— Что это? — спросил он у Нисбета.
Нисбет резко тряхнул головой и поспешил к окну. Занавески были уже опущены, но он снова их отдернул и выглянул наружу.
Помнишь изображение Пандемониума в издании «Потерянного рая», принадлежащем моему отцу? Если нет, то отыщи его в моем кабинете, ибо тогда ты получишь некоторое представление об открывшемся перед нами зрелище. Поначалу мне показалось, что земля пылает, поскольку за вереницей облетевших деревьев в конце сада нельзя было различить ничего, кроме языков пламени, облаков черного дыма и густого желтоватого пара, который перемещался понизу туда и сюда, словно не имел сил подняться в воздух. Когда мои глаза немного привыкли к сумраку, я различил огромные черные насыпи, напоминающие горы; силуэты высоких труб и паровозы с большими колесами для перевозки угля; скопления сараев, домиков и конюшен, возведенных как попало, без видимого плана и заботы о привлекательном виде, вроде булавок, натыканных в булавочницу.
В центре располагались три или четыре ревущие печи, окруженные сетью рельсов, на которых выстроились груженые платформы — перевозившие, вероятно, всего лишь куски известняка, однако выглядевшие так, словно они доставляли в ад проклятые души (это впечатление усиливалось ритмичным стуком двигателей, выбивавшим, казалось, мрачный и зловещий похоронный марш). Пока мы смотрели, к печам со всех сторон продолжали сбегаться люди. Они кричали, бросали инструменты и ведра, жестикулировали — и собирались густой толпой подле чего-то или кого-то, распростертого на земле.
Я услышал, как Нисбет пробормотал: «Проклятие!»
— Опять несчастный случай? — спросил старик.
Он продолжал сидеть и выглядел слишком испуганным, чтобы лично удостовериться в произошедшем, и только вытянулся в нашу сторону.
— Похоже на то, — ровным голосом ответил Нисбет.
— О, Эли! — воскликнул старик, качая головой.
Он сильно побледнел. Тонкая седая прядь упала ему на глаза, но он даже не попытался откинуть ее.
Нисбет опустил взгляд на свои руки и рассеянно пошевелил пальцами; а потом повернулся ко мне и, слабо улыбнувшись, произнес как можно естественнее:
— Вы убедитесь, мистер Хартрайт, что я не сильно поспособствовал писателям и книгопродавцам. — Он указал взмахом руки на полупустые полки, а затем — на многочисленные полотна, развешанные между ними. — Однако ваши собратья не могут на меня пожаловаться.
Оглядевшись, я увидел около тридцати картин — всевозможных размеров, выполненных в самой разной манере и технике, маслом и акварелью; а также гравюры и карандашные рисунки.
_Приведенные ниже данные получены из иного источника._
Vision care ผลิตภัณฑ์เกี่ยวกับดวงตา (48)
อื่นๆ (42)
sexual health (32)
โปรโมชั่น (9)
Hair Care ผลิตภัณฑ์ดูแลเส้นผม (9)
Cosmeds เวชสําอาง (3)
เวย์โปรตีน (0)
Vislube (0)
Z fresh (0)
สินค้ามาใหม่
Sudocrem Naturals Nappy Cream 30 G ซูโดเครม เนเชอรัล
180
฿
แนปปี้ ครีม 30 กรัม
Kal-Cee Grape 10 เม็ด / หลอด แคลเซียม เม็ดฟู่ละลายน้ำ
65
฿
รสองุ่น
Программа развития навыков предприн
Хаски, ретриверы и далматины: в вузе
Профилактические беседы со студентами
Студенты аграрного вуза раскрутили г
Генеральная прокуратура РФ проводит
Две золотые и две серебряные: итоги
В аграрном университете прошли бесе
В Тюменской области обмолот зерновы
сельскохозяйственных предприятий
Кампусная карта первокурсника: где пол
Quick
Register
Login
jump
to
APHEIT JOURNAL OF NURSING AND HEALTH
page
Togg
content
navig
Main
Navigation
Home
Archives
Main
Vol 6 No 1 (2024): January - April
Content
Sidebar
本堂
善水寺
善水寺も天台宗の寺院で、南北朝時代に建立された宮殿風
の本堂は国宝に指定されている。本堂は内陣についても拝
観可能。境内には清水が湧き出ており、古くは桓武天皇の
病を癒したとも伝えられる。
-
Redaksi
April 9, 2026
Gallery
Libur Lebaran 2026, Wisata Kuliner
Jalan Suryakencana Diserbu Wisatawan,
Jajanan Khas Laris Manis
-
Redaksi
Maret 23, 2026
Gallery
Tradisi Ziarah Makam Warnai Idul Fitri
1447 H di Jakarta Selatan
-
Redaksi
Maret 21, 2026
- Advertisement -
Объединяла их только тема: всюду изображались механизмы либо производственные процессы.
— Таковы мои пристрастия, — заявил Нисбет чуть насмешливо. — Пристрастия человека, ведущего дела с двумя железными дорогами и одной пароходной компанией.
— Эли, — перебил старик, прежде чем я успел ответить. — Не стоит ли вам пойти туда?
— Я не намерен суетиться, словно женщина, — спокойно ответил Нисбет. Он прищурился и снова поглядел в окно. — Там находится мастер. Там находится администратор. Там находится мистер Харкнесс. Они знают, где найти меня, если я им понадоблюсь.
Он повернулся ко мне и, взяв за локоть, подвел к полотну, висящему над камином:
— Вот, пожалуйста. Вот ваш Тернер.
Передо мной был морской пейзаж: серое штормовое море, бурлящее под ветром, и пароход, упорно борющийся с волнами. Все выглядело поразительно смазанным, даже по стандартам Тернера: волны — несколько плотных, заостренных взвихрений на сияюще-светлом фоне; корабль — расплывчатое черное пятно, единственной четкой деталью которого был столб дыма, вырывающийся из трубы. И все-таки картина производила столь сильное впечатление, что вы, казалось, ощущали дрожь палубы под ногами, чувствовали на лице холодные брызги, вдыхали удушающий запах горящего угля; а в ушах у вас отдавались стук колес и гул двигателя.
— Каково ваше мнение? — спросил Нисбет.
— Картина очень хороша.
— Вы говорите искренне?
— Да, — ответил я, немного удивленный прямотой вопроса.
— Тогда вам придется противостоять всей округе, включая моего тестя. — Он повернулся к старику — Это мистер Хартрайт, отец. Мистер Хартрайт — Сэм Блай.